In the two months since former Comedy Central host replaced David Letterman on CBS's The Late Show in early September, Stephen Colbert has been losing ground to Jimmy Kimmel on ABC and NBC's Jimmy Fallon, a drop that has sent him to third place in late-night viewers, according to The Great Late-Night Poll conducted by measurement firm Penn Schoen Berland for The Hollywood Reporter.
According to lead pollster Jon Penn, Colbert has brought his emphasis on left-wing politics to a much larger audience, a strategy that both Kimmel and Fallon usually struggle to avoid. However, “viewers want to be entertained and informed, which would expand the influx of political guests.”
"On the political spectrum, they are the 'swing' in between the more conservative-leaning Kimmel and the more liberal-leaning Colbert viewers," Penn said.

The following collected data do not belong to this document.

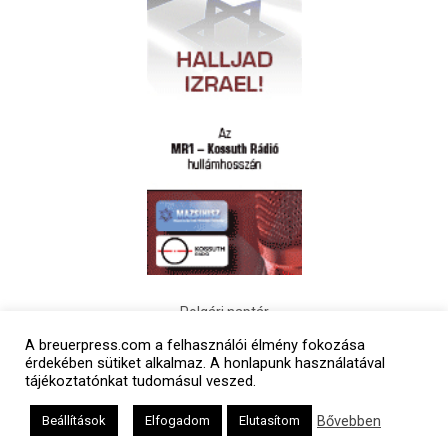
Polgári naptár
A breuerpress.com a felhasználói élmény fokozása
érdekében sütiket alkalmaz. A honlapunk használatával
tájékoztatónkat tudomásul veszed.
Bővebben
Beállítások
Elfogadom
Elutasítom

However, Joe Concha of the Mediaite website noted that the liberal comedian “has successfully alienated self-described Republicans. … And with the country as polarized as it is, the host is thereby saying goodbye to half his potential audience, which can’t be a sound business model.”

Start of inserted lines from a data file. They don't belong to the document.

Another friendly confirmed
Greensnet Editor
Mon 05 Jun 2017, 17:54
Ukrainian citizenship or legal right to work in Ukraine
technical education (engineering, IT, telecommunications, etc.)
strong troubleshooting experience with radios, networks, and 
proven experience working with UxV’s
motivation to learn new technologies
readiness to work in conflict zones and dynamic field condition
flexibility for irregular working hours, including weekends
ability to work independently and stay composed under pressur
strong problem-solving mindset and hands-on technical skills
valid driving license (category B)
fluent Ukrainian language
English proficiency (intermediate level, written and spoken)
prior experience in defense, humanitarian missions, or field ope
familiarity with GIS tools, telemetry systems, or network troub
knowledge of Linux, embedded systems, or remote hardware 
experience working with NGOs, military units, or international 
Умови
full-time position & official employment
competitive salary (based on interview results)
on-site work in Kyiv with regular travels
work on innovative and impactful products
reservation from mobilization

On the other hand, the CBS late-night host has been able to retain a good chunk of his core audience acquired from his weeknight stint on the Comedy Central cable channel, the lead pollster said, and his audience “is filled with wealthy, socially liberal men who overwhelmingly support legalizing marijuana and want Bernie Sanders to be president.”
According to the online survey conducted of 1,000 late-night viewers between Nov. 6 and Nov. 10, 47 percent of Colbert's audience are Democrats, and among their favorite shows are Family Guy, Game of Thrones, South Park, The Walking Dead and Doctor Who.

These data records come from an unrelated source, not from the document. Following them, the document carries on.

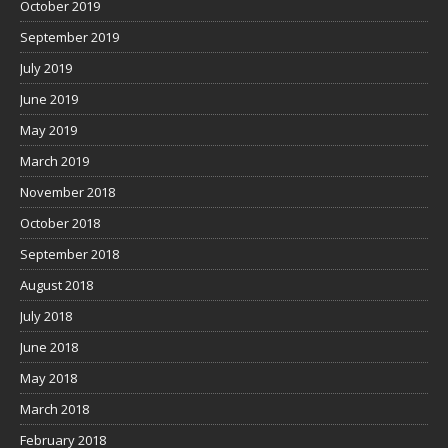
October 2019
September 2019
July 2019
June 2019
May 2019
March 2019
November 2018
October 2018
September 2018
August 2018
July 2018
June 2018
May 2018
March 2018
February 2018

Otherwise, the poll was split equally between men and women, and those contacted varied in age from 18 to 65 years old.
Colbert's viewers skew young and male, with most viewers coming in the highly important demographic of 18- to 54-year-olds. Only 17 percent of his audience is Republican, while 33 percent of Kimmel's viewers come from the GOP.
Fallon is the host who has benefited most from the departure of David Letterman. According to the poll, 48 percent of Fallon viewers are married, 36 percent are Democrats, and their alcohol of choice is a tie between beer and wine, according to the Penn Schoen Berland poll. Fallon also draws in a higher proportion of female viewers, 55 percent, than Colbert or Kimmel.
Nevertheless, Concha declared: “For Stephen Colbert, the late-night honeymoon appears to be over.”
The Mediaite editor asserted that this “dose of reality” is a result of the fact that other than his opening week, Colbert has been beaten “every week with plenty of room to spare.”
“That’s not to say Colbert has disappointed anyone at the Tiffany Network,” the Mediaite reporter stated, since the CBS host has regularly finished a solid second ahead of Kimmel in both total viewers and the demo in September and much of October.
Meanwhile, Penn stated: “Fallon is the host who has benefited most from the departure of David Letterman.”
According to the poll, 48 percent of Fallon viewers are married, 36 percent are Democrats and their alcohol of choice is a tie between beer and wine,
Fallon also draws in a higher proportion of female viewers, 55 percent, than Colbert or Kimmel.
“Most importantly for Colbert,” Concha noted, “he’s found a niche in offering what the Jimmys can’t really offer (particularly Fallon): consistent political satire and more substantive interviews with big political guests.”
“But therein lies the rub,” Concha continued. “Most sit-downs with politicians don’t exactly result in riveting television (outliers like Donald Trump or Hillary Clinton to a lesser extent notwithstanding. And Colbert has shown almost no willingness to hit both sides of the aisle even close to equally.”
As a result, only 17 percent of Colbert's viewers are Republicans, while attracting 47 percent of those who identify as Democrats, a 30-point gap, Concha stressed.
“But more liberals watch late-night TV than stuffy, old conservatives, right?” he asked. “Guess again. In Kimmel’s case, the split is 34 percent Democrats, 33 percent Republicans. In Fallon’s, it’s 36-31 Democrats.”
“Why so even?” Concha asked. “Because Kimmel and Fallon go through great lengths to be apolitical,” while Colbert's commentary centers on “how stupid/awful/inept Republicans are.”
“Colbert is Colbert,” he continued. “And that’s fine on Comedy Central, even downright expected. But network TV? Not so much….”
“Stephen Colbert now drops to third place,” Concha concluded, “a result about as predictable as whom and what his political targets will be during each night.”